The IRS uses a “taxpayer advocate” model to support taxpayers. Each advocate assists with reporting issues and coordinates audits. The DataMart system automatically identifies risks, and communications are monitored through a centralized platform. Employee salaries are partly based on KPIs, such as service quality and budget fulfillment.

Lesson: KPIs and automated communication monitoring reduce corruption risks.

  • United Kingdom (HM Revenue and Customs, HMRC):

HMRC uses the Making Tax Digital platform to automate reporting and reduce contact between taxpayers and officials. Each taxpayer has a “personal advisor” who coordinates reporting and provides advice. Quality control is ensured through external audits and public consultations.

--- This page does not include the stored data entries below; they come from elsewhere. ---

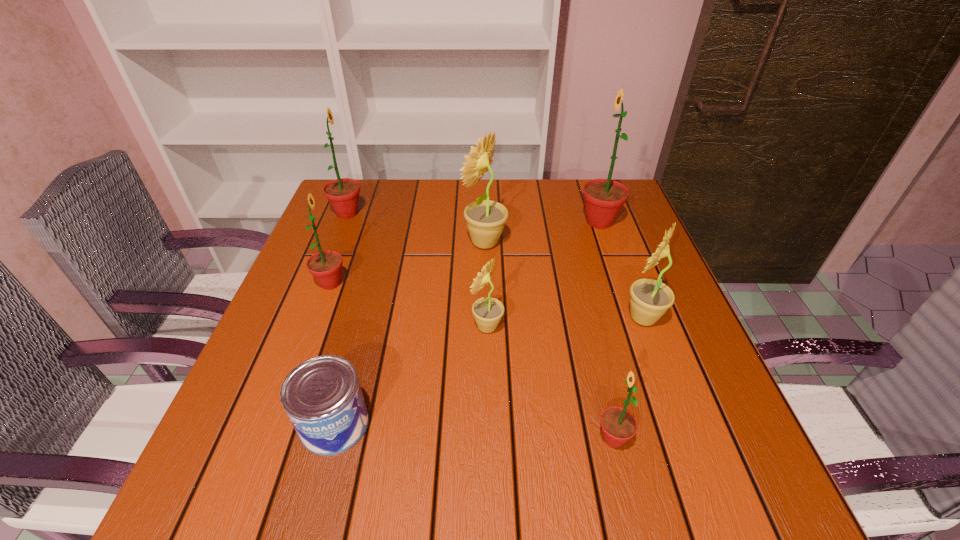 The height and width of the screenshot is (540, 960). Find the location of `the shortest object`. the shortest object is located at coordinates (322, 396).

Where is `can`? The height and width of the screenshot is (540, 960). can is located at coordinates (322, 396).

Find the location of `vacant point located on the face of the tallest object`. vacant point located on the face of the tallest object is located at coordinates (471, 222).

Locate an element on the screen. The height and width of the screenshot is (540, 960). vacant position located 0.270m on the face of the tallest object is located at coordinates (479, 222).

Locate an element on the screen. The image size is (960, 540). vacant space positioned on the face of the tallest object is located at coordinates (479, 222).

Identify the location of free spot located 0.250m on the face of the biggest yellow sunflower. Image resolution: width=960 pixels, height=540 pixels. (366, 242).

Identify the location of vacant point located 0.300m on the face of the biggest yellow sunflower. The image size is (960, 540). tap(347, 242).

Identify the location of free space located 0.220m on the face of the biggest yellow sunflower. This screenshot has width=960, height=540. (377, 242).

At what (x,y) coordinates should I click in order to perform the action: click on free point located 0.360m on the face of the second biggest green sunflower. Please return your answer as a coordinate pair (x, y). Looking at the image, I should click on (493, 213).

Identify the location of vacant space located 0.120m on the face of the second smallest yellow sunflower. [x=565, y=318]. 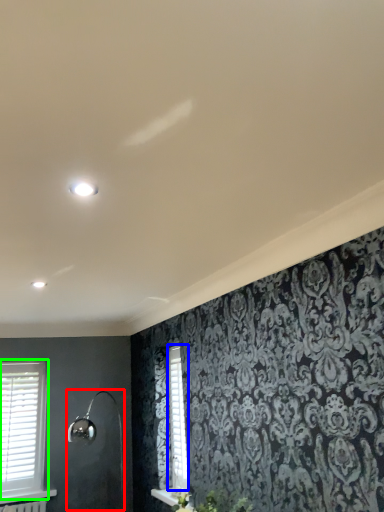 Question: Considering the real-world distances, which object is closest to shower (highlighted by a red box)? shutter (highlighted by a blue box) or window (highlighted by a green box).

Choices:
 (A) shutter
 (B) window

Answer: (B) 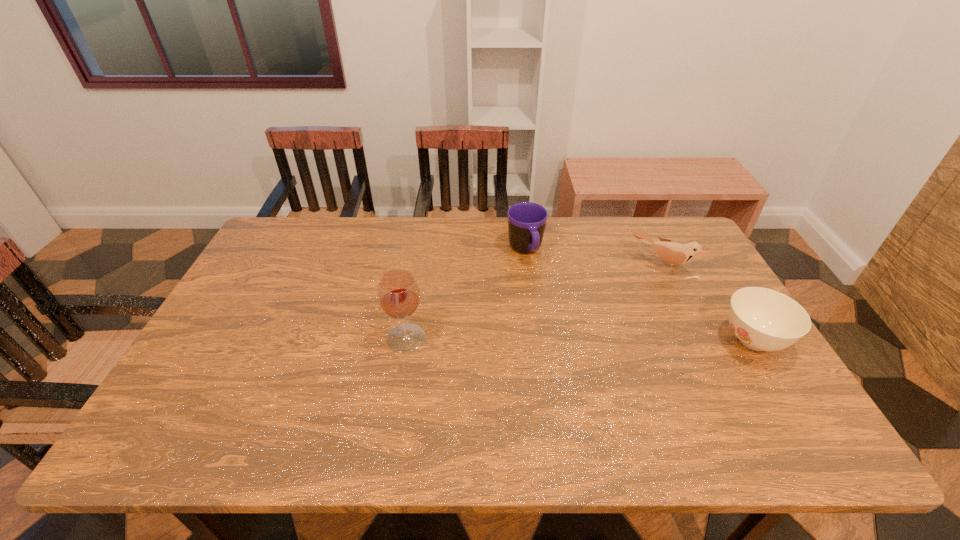 The width and height of the screenshot is (960, 540). In the image, there is a desktop. What are the coordinates of `free region at the left edge` in the screenshot? It's located at click(290, 285).

Locate an element on the screen. vacant space at the far left corner of the desktop is located at coordinates (319, 223).

Identify the location of free space at the near left corner. (220, 412).

Locate an element on the screen. The width and height of the screenshot is (960, 540). vacant space at the near right corner of the desktop is located at coordinates (749, 409).

You are a GUI agent. You are given a task and a screenshot of the screen. Output one action in this format:
    pyautogui.click(x=<x>, y=<y>)
    Task: Click on the empty space that is in between the mug and the sugar bowl
    
    Given the screenshot: What is the action you would take?
    (x=639, y=296)

Find the location of a particular element. unoccupied area between the bird and the mug is located at coordinates (593, 258).

This screenshot has height=540, width=960. I want to click on vacant space in between the wineglass and the third object from right to left, so click(466, 294).

The image size is (960, 540). I want to click on empty space between the second object from left to right and the sugar bowl, so pyautogui.click(x=639, y=296).

Find the location of `free space between the sugar bowl and the bird`. free space between the sugar bowl and the bird is located at coordinates (707, 303).

You are a GUI agent. You are given a task and a screenshot of the screen. Output one action in this format:
    pyautogui.click(x=<x>, y=<y>)
    Task: Click on the blank region between the sugar bowl and the tallest object
    
    Given the screenshot: What is the action you would take?
    pyautogui.click(x=579, y=339) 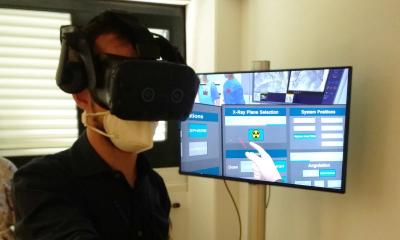 Find the location of a particular element. The height and width of the screenshot is (240, 400). cords from tv is located at coordinates (226, 187), (269, 191).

Lesson: Digital platforms and public engagement increase transparency.

Expected results

The proposed changes to the Anti-Corruption Program of the State Tax Service, in particular the implementation of a CRM system and a tax manager model, will allow:

  1. Reduce discretionary powers through automation (risks #4, #6–8, #13–15).
  2. Strengthen control over conflicts of interest through recording communications and analyzing declarations (risks #1, #11, #17).
  3. Increase transparency of procurement and financial transactions (risks #18, #20).
  4. Protect whistleblowers through an anonymous platform (risk #21).
  5. Raise employee awareness through modern training methods.

These measures, adapted from the experience of Poland, the USA and the UK, will contribute to increasing trust in the State Tax Service, reducing corruption risks and effectively filling the budget. We call on the public to support these changes and participate in their implementation.